WHAT YOU NEED TO DO: Copy each entry exactly, leaving nothing out.

EXERCISE MATERIAL:
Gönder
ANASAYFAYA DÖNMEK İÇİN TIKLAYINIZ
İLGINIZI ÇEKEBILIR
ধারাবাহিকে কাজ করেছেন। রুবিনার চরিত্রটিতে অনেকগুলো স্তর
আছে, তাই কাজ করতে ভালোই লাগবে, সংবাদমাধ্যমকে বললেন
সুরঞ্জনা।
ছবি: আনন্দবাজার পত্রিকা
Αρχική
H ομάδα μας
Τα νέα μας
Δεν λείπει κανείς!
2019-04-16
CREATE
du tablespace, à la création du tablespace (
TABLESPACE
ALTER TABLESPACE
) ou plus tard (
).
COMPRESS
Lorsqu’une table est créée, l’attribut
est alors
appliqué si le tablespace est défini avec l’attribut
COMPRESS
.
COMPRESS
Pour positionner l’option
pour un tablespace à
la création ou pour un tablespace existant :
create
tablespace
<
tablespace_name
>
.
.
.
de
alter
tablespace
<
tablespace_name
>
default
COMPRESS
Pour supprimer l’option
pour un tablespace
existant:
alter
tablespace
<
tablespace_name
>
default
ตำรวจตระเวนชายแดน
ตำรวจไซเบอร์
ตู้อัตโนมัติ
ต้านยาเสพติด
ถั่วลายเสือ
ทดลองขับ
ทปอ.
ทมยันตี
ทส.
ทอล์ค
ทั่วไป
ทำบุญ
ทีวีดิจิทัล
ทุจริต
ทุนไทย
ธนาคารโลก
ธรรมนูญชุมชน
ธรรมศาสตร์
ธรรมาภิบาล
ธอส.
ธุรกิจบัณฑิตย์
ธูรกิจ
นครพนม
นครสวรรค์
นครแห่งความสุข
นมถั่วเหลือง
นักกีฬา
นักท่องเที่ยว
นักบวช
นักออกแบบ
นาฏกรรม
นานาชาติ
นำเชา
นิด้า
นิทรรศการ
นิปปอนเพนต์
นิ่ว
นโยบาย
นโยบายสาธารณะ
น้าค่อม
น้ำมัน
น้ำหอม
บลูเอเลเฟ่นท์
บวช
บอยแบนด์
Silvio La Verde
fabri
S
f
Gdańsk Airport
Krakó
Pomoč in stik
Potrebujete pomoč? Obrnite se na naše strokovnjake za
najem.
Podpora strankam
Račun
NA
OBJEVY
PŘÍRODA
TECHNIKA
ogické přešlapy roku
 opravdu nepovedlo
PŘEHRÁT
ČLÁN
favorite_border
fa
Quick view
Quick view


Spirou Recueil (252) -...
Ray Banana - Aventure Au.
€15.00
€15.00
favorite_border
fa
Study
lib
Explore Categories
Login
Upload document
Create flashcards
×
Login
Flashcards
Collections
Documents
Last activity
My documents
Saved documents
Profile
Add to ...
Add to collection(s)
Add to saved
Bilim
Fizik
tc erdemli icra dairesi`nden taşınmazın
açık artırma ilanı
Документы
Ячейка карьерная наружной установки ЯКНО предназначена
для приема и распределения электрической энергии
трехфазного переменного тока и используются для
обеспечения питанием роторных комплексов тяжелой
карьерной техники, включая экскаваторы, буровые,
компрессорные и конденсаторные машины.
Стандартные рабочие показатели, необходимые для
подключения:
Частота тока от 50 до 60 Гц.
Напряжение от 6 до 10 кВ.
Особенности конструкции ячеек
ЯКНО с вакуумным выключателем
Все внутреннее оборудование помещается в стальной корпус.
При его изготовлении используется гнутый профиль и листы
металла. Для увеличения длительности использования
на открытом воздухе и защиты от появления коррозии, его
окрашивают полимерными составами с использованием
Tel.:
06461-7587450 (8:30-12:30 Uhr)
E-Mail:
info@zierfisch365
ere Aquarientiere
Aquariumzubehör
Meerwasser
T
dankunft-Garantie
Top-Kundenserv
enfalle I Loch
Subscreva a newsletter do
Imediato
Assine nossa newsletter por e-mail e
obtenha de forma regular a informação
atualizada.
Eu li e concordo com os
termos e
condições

WRITTEN RESPONSE:
Gönder
ANASAYFAYA DÖNMEK İÇİN TIKLAYINIZ
İLGINIZI ÇEKEBILIR
ধারাবাহিকে কাজ করেছেন। রুবিনার চরিত্রটিতে অনেকগুলো স্তর
আছে, তাই কাজ করতে ভালোই লাগবে, সংবাদমাধ্যমকে বললেন
সুরঞ্জনা।
ছবি: আনন্দবাজার পত্রিকা
Αρχική
H ομάδα μας
Τα νέα μας
Δεν λείπει κανείς!
2019-04-16
CREATE
du tablespace, à la création du tablespace (
TABLESPACE
ALTER TABLESPACE
) ou plus tard (
).
COMPRESS
Lorsqu’une table est créée, l’attribut
est alors
appliqué si le tablespace est défini avec l’attribut
COMPRESS
.
COMPRESS
Pour positionner l’option
pour un tablespace à
la création ou pour un tablespace existant :
create
tablespace
<
tablespace_name
>
.
.
.
de
alter
tablespace
<
tablespace_name
>
default
COMPRESS
Pour supprimer l’option
pour un tablespace
existant:
alter
tablespace
<
tablespace_name
>
default
ตำรวจตระเวนชายแดน
ตำรวจไซเบอร์
ตู้อัตโนมัติ
ต้านยาเสพติด
ถั่วลายเสือ
ทดลองขับ
ทปอ.
ทมยันตี
ทส.
ทอล์ค
ทั่วไป
ทำบุญ
ทีวีดิจิทัล
ทุจริต
ทุนไทย
ธนาคารโลก
ธรรมนูญชุมชน
ธรรมศาสตร์
ธรรมาภิบาล
ธอส.
ธุรกิจบัณฑิตย์
ธูรกิจ
นครพนม
นครสวรรค์
นครแห่งความสุข
นมถั่วเหลือง
นักกีฬา
นักท่องเที่ยว
นักบวช
นักออกแบบ
นาฏกรรม
นานาชาติ
นำเชา
นิด้า
นิทรรศการ
นิปปอนเพนต์
นิ่ว
นโยบาย
นโยบายสาธารณะ
น้าค่อม
น้ำมัน
น้ำหอม
บลูเอเลเฟ่นท์
บวช
บอยแบนด์
Silvio La Verde
fabri
S
f
Gdańsk Airport
Krakó
Pomoč in stik
Potrebujete pomoč? Obrnite se na naše strokovnjake za
najem.
Podpora strankam
Račun
NA
OBJEVY
PŘÍRODA
TECHNIKA
ogické přešlapy roku
 opravdu nepovedlo
PŘEHRÁT
ČLÁN
favorite_border
fa
Quick view
Quick view


Spirou Recueil (252) -...
Ray Banana - Aventure Au.
€15.00
€15.00
favorite_border
fa
Study
lib
Explore Categories
Login
Upload document
Create flashcards
×
Login
Flashcards
Collections
Documents
Last activity
My documents
Saved documents
Profile
Add to ...
Add to collection(s)
Add to saved
Bilim
Fizik
tc erdemli icra dairesi`nden taşınmazın
açık artırma ilanı
Документы
Ячейка карьерная наружной установки ЯКНО предназначена
для приема и распределения электрической энергии
трехфазного переменного тока и используются для
обеспечения питанием роторных комплексов тяжелой
карьерной техники, включая экскаваторы, буровые,
компрессорные и конденсаторные машины.
Стандартные рабочие показатели, необходимые для
подключения:
Частота тока от 50 до 60 Гц.
Напряжение от 6 до 10 кВ.
Особенности конструкции ячеек
ЯКНО с вакуумным выключателем
Все внутреннее оборудование помещается в стальной корпус.
При его изготовлении используется гнутый профиль и листы
металла. Для увеличения длительности использования
на открытом воздухе и защиты от появления коррозии, его
окрашивают полимерными составами с использованием
Tel.:
06461-7587450 (8:30-12:30 Uhr)
E-Mail:
info@zierfisch365
ere Aquarientiere
Aquariumzubehör
Meerwasser
T
dankunft-Garantie
Top-Kundenserv
enfalle I Loch
Subscreva a newsletter do
Imediato
Assine nossa newsletter por e-mail e
obtenha de forma regular a informação
atualizada.
Eu li e concordo com os
termos e
condições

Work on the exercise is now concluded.